Entretien avec Jessica, agente commerciale à Saint-Lazare.
En quoi consiste ton travail ? Comment est-il organisé ?
Je travaille à la gare Saint-Lazare depuis deux ans, aux guichets où l’on vient se renseigner et acheter les billets. L’espace de vente est organisé sur deux niveaux : au premier étage, c’est la partie « Normandie », où l’accueil s’effectue de 6 h à 22 h, et au rez-de-chaussée les autres destinations, où l’accueil s’effectue de 7 h à 21 h. Je suis à l’espace Normandie, et on travaille en 2 × 8, avec un planning sur l’année organisé par tranches de 5 semaines, ce qui permet d’avoir un peu de visibilité. Par contre les agents de réserve peuvent découvrir leurs plannings au dernier moment, et apprendre par exemple 48 h à l’avance quels vont être leurs horaires de travail les jours suivants… Je suis la dernière embauchée au statut sur mon espace de vente, et on constate une politique de réduction des effectifs, avec des départs à la retraite non remplacés, une -multiplication des CDD.
Quels sont les risques pour ton métier si la réforme passe ?
On nous explique tous les jours qu’il faut accepter de faire davantage avec moins de personnels, qu’il faut être productif, car « la concurrence va arriver » et qu’il faut donc être « compétitifs ». On sent bien la volonté d’aller jusqu’à la suppression de l’accueil physique en reportant tout sur internet et sur les bornes, alors qu’on a une vraie utilité : informer, conseiller, guider les usagers, etc. Vouloir en finir avec ce type de services, c’est vouloir en finir avec le service public.
Cette réforme, on la voit comme quelque chose qui va acter pour l’ensemble de la SNCF ce qu’ils essayaient déjà de mettre en place petit à petit, avec notamment la fin du statut, qui va accélérer la dégradation des conditions de travail, enlever les quelques garanties et protections qui existent, précariser encore un peu plus les gens et dégrader la qualité du service.
Comment se déroule la mobilisation ?
Le 22 mars dernier, je n’avais jamais vu aussi peu de personnes dans nos espaces de vente, même si j’ai connu la grève de 2016. Il devait y avoir environ 90 % de grévistes, en tout cas chez celles et ceux qui peuvent faire grève, qui ne sont pas en CDD ou intérimaires.
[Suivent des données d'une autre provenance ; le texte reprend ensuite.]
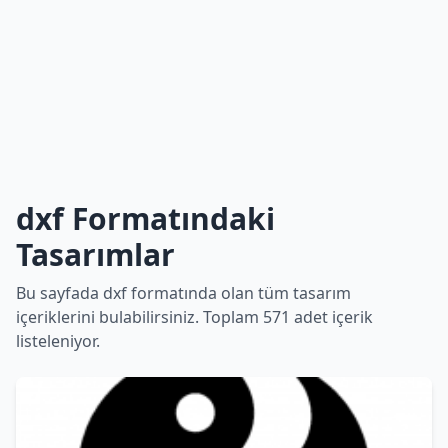
dxf Formatındaki
Tasarımlar
Bu sayfada dxf formatında olan tüm tasarım
içeriklerini bulabilirsiniz. Toplam 571 adet içerik
listeleniyor.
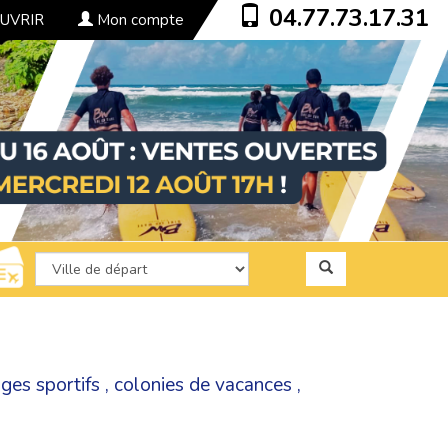
04.77.73.17.31
UVRIR
Mon compte
ges sportifs
,
colonies de vacances
,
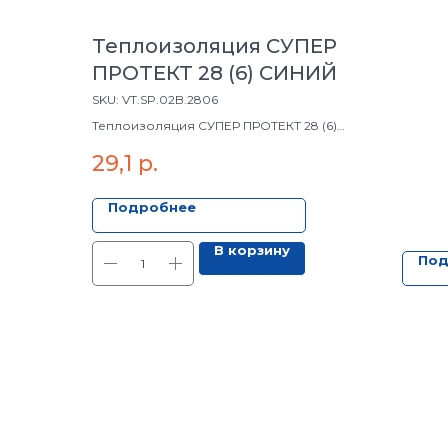
Теплоизоляция СУПЕР
ПРОТЕКТ 28 (6) СИНИЙ
SKU:
VT.SP.02B.2806
Теплоизоляция СУПЕР ПРОТЕКТ 28 (6)
СИНИЙ
29,1
р.
Подробнее
В корзину
Под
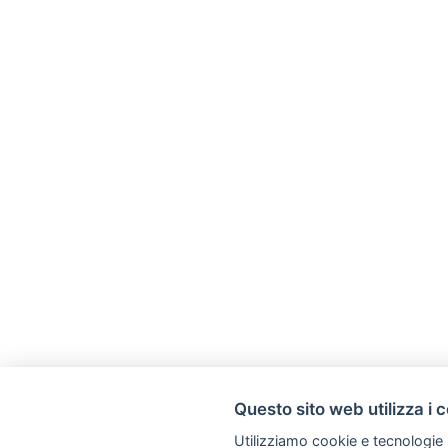
Questo sito web utilizza i 
Utilizziamo cookie e tecnologie s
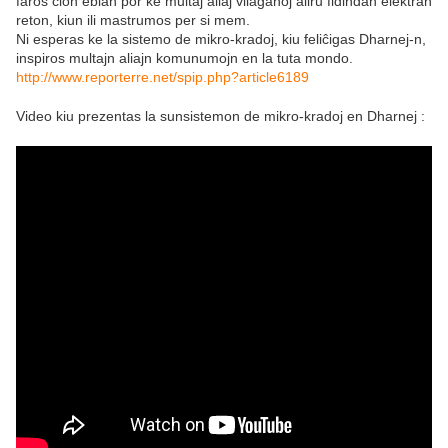
faros ĉion eblan por ke multaj aliaj vilaĝanoj aliru fidindan elektran
reton, kiun ili mastrumos per si mem.
Ni esperas ke la sistemo de mikro-kradoj, kiu feliĉigas Dharnej-n,
inspiros multajn aliajn komunumojn en la tuta mondo.
http://www.reporterre.net/spip.php?article6189
Video kiu prezentas la sunsistemon de mikro-kradoj en Dharnej :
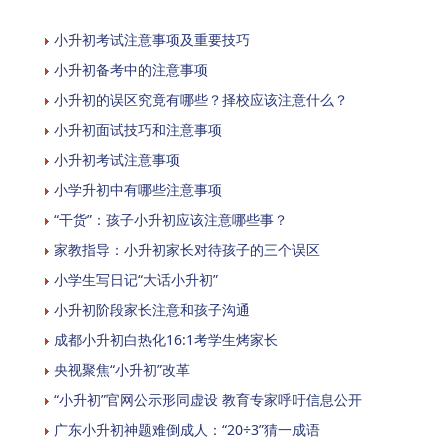
小升初考试注意事项及重要技巧
小升初备考中的注意事项
小升初的误区究竟有哪些？择校应该注意什么？
小升初面试技巧和注意事项
小升初考试注意事项
小学升初中有哪些注意事项
“干货”：孩子小升初应该注意哪些事？
家教指导：小升初家长对待孩子的三个误区
小学生写日记“大话小升初”
小升初阶段家长注意和孩子沟通
成都小升初白热化16:1考学生烤家长
央视聚焦“小升初”改革
“小升初”官网公示形同虚设 教育专家呼吁信息公开
广东小升初神题难倒成人：“20÷3”猜一成语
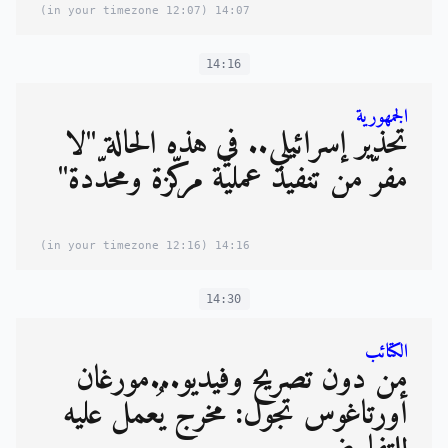
(12:07 in your timezone)
14:07
14:16
الجمهورية
تحذير إسرائيلي.. في هذه الحالة "لا
مفرّ من تنفيذ عمليّة مركّزة ومحدّدة"
(12:16 in your timezone)
14:16
14:30
الكتائب
من دون تصريح وفيديو...مورغان
أورتاغوس تجول: مخرج يُعمل عليه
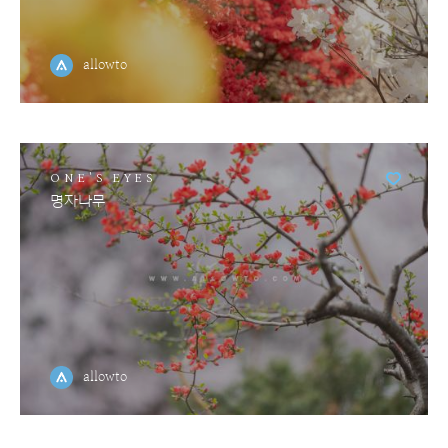
allowto
ONE'S EYES
명자나무
allowto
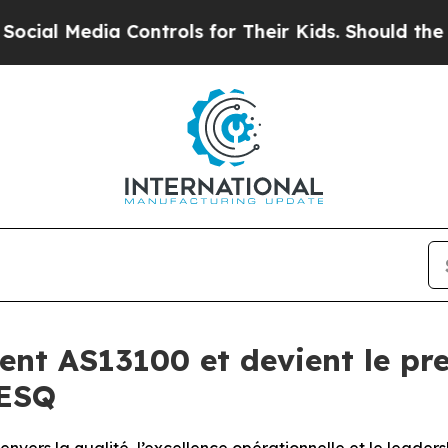
 Media Controls for Their Kids. Should the US?
The
ent AS13100 et devient le pre
AESQ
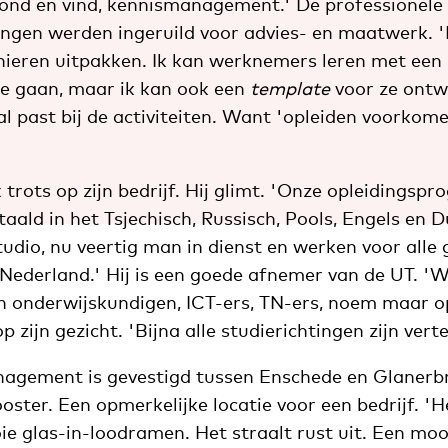
vond en vind, kennismanagement.' De professionele
ingen werden ingeruild voor advies- en maatwerk. 
nieren uitpakken. Ik kan werknemers leren met een
 gaan, maar ik kan ook een
template
voor ze ontw
 past bij de activiteiten. Want 'opleiden voorkomen
jk trots op zijn bedrijf. Hij glimt. 'Onze opleidingsp
aald in het Tsjechisch, Russisch, Pools, Engels en 
udio, nu veertig man in dienst en werken voor alle 
 Nederland.' Hij is een goede afnemer van de UT. '
 onderwijskundigen, ICT-ers, TN-ers, noem maar op
op zijn gezicht. 'Bijna alle studierichtingen zijn ve
agement is gevestigd tussen Enschede en Glanerbr
ooster. Een opmerkelijke locatie voor een bedrijf. 'H
 glas-in-loodramen. Het straalt rust uit. Een mo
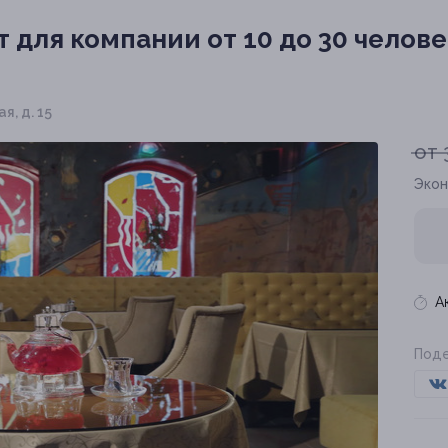
 для компании от 10 до 30 челове
я, д. 15
от 
Экон
А
Поде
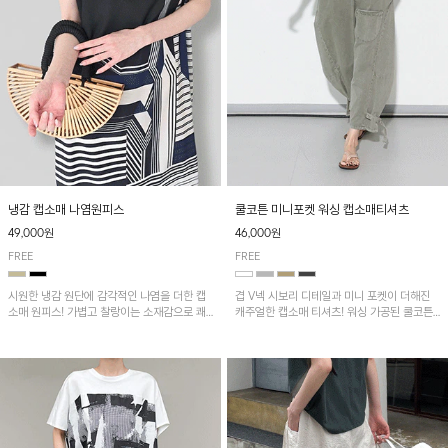
냉감 캡소매 나염원피스
쿨코튼 미니포켓 워싱 캡소매티셔츠
49,000원
46,000원
FREE
FREE
시원한 냉감 원단에 감각적인 나염을 더한 캡
겹 V넥 시보리 디테일과 미니 포켓이 더해진
소매 원피스! 가볍고 찰랑이는 소재감으로 쾌
캐주얼한 캡소매 티셔츠! 워싱 가공된 쿨코튼
적하게 착용되며, 밑단 트임 디테일이 더해져
원단으로 통기성이 좋아 쾌적하게 착용되며 다
활동성을 높였어요~
양한 하의와 매치하기 좋은 아이템입니다~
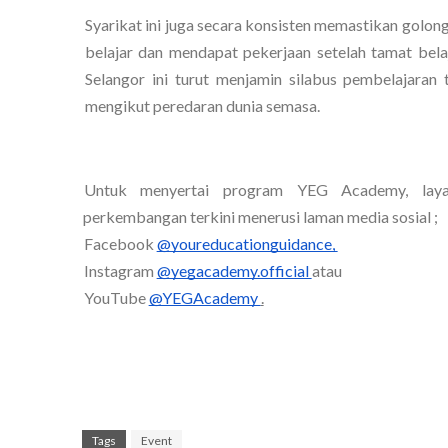
Syarikat ini juga secara konsisten memastikan golo
belajar dan mendapat pekerjaan setelah tamat bel
Selangor ini turut menjamin silabus pembelajaran 
mengikut peredaran dunia semasa. 
Untuk menyertai program YEG Academy, laya
perkembangan terkini menerusi laman media sosial ;
Facebook 
@youreducationguidance, 
Instagram 
@yegacademy.official 
atau 
YouTube 
@YEGAcademy 
.
Tags
Event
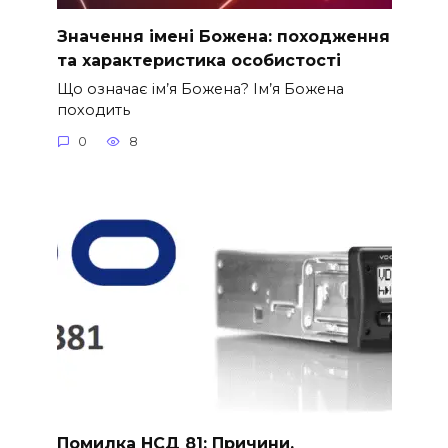
Значення імені Божена: походження
та характеристика особистості
Що означає ім’я Божена? Ім’я Божена
походить
0
8
Помилка НСД 81: Причини,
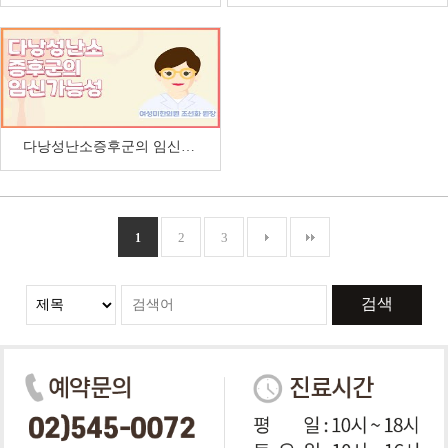
다낭성난소증후군의 임신가능성
2
3
1
검색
Ils ont quand même réussi à ouvrir des guichets, en faisant venir quelques cadres, mais ils n’ont pas réussi à ouvrir les deux espaces, et ils ont dû ouvrir deux heures plus tard et fermer une heure plus tôt. On a aussi réussi la grève le 3 avril, et c’est encourageant car dans notre service il y a souvent cette impression que nous, les agents de gare, on ne joue pas un vrai rôle dans la production et que ce sont les conducteurs qui peuvent vraiment changer la donne. Donc il y a un gros travail d’explication à faire auprès des collègues. En plus il y a quelques éléments de démoralisation car on a eu beaucoup de réorganisations locales auxquelles on a eu du mal à s’opposer. Donc on est vraiment contents du mouvement tel qu’il se développe là, ça donne la patate ces taux de grévistes. Et on tente de créer un comité de mobilisation à Saint-Lazare, avec des gens des différents services, pour essayer de s’organiser tous ensemble. Après il y a des discussions sur les questions de stratégie, avec ces séries de deux jours de grève, entre lesquels on va retourner au contact des usagers, ce qui peut créer des situations conflictuelles et difficiles à gérer.